Il est dur de résister quand le courant nous emporte vers un destin auquel on ne pensait pas tellement, mais que, quelque part, on s’y attendait quand même pour des raisons de compétence,  d’adaptation, de personnalité et de caractère, de discipline et d’application. De santé aussi !… Le  football, au Club Africain, est une activité où les choses vont très vite dans les deux sens. De la gloire à la déchéance, ça  ne tient qu’à un fil. Le pire, c’est qu’on n’arrive pas revenir en arrière une fois la chute amorcée.

Ce phénomène de décomposition s’est emparé du CA. Il prive les joueurs de la quiétude et de la sérénité nécessaires. Mais l’égarement a aussi son origine dans le déficit d’autorité. L’incapacité des responsables à faire respecter les règles est liée à l’impuissance d’incarner une autorité associée à un ordre bien établi. Oui pour le travail dans la joie et dans la bonne ambiance. Non, cependant, pour la persistance de l’impunité. Les défaillances clubistes ne trouvent plus uniquement leur raison d’être sur le terrain, mais c’est dans les coulisses qu’elles se revendiquent également. L’entourage s’en donne à cœur joie et sans scrupule. Il renvoie ainsi à un rejet de la règle. Un  rejet qui s’est ancré dans une défiance envers tout ce qui aurait dû s’accomplir. Exister dans un club qui se respecte.

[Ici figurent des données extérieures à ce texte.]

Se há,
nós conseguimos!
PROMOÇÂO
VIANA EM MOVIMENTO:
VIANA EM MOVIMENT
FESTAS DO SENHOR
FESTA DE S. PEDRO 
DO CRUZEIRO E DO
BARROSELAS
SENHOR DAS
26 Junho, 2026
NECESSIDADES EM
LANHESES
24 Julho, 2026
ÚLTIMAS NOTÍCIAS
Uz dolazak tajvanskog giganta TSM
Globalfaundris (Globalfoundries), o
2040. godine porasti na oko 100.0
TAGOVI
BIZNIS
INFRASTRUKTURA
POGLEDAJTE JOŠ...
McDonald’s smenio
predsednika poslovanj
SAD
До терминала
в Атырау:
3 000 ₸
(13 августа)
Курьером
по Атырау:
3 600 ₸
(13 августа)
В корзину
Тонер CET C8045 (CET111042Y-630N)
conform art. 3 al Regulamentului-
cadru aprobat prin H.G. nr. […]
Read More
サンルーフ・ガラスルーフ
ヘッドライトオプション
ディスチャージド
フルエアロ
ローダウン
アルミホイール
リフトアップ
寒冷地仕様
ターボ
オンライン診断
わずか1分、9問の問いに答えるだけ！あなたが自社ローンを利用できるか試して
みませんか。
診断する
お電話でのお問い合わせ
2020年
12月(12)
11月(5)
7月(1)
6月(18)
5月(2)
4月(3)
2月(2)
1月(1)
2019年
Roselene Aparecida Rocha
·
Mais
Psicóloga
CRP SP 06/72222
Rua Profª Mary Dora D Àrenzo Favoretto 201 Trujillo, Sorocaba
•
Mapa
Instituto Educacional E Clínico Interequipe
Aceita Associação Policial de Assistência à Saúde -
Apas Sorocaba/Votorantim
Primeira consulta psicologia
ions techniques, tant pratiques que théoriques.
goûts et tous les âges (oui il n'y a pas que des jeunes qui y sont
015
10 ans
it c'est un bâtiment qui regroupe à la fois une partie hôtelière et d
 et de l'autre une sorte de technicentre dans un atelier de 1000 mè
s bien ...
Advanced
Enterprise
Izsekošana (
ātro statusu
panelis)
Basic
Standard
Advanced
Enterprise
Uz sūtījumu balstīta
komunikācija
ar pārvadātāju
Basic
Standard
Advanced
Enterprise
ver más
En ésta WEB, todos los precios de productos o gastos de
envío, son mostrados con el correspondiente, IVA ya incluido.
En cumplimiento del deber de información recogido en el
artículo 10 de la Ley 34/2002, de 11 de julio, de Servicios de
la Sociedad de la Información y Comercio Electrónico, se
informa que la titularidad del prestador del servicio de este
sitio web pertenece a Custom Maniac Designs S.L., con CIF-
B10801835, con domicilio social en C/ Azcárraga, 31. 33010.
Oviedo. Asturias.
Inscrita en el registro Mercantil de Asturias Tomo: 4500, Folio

Pareille singularité n’est-elle pas au fond la conséquence de l’accumulation des défaillances et des insuffisances qui n’ont pas été comblées à temps ? Des choix inappropriés ? Le Club Africain  n’est-il pas devenu dans sa nouvelle version une source de désarroi?

Il faut dire que par des fautes répétées et par le choix de justifier les fautes, on n’est pas parvenu à constituer même une demi-vérité. Aucune stratégie, aucune projection. Le premier courage aurait été cependant de reconnaître toutes les erreurs et de ne pas continuer à se cacher derrière les faux arguments. La frustration est si grande qu’elle risque d’effacer les bons souvenirs. Les quelques éclaircies que l’équipe clubiste a pu manifester depuis 2011 n’ont plus rien aujourd’hui de ce qui peut tenir des joueurs, une équipe ensemble. De ce qu’ils doivent défendre. De ce qu’ils sont censés laisser entrevoir et confirmer. Il y a ceux, et ils ne sont plus malheureusement nombreux, qui le défendent encore. Les éternels romantiques. Les rêveurs effrayés par le nouveau contexte. Ils rabâchent à qui veut bien les entendre quelques prouesses accomplies. Le souvenir impérissable.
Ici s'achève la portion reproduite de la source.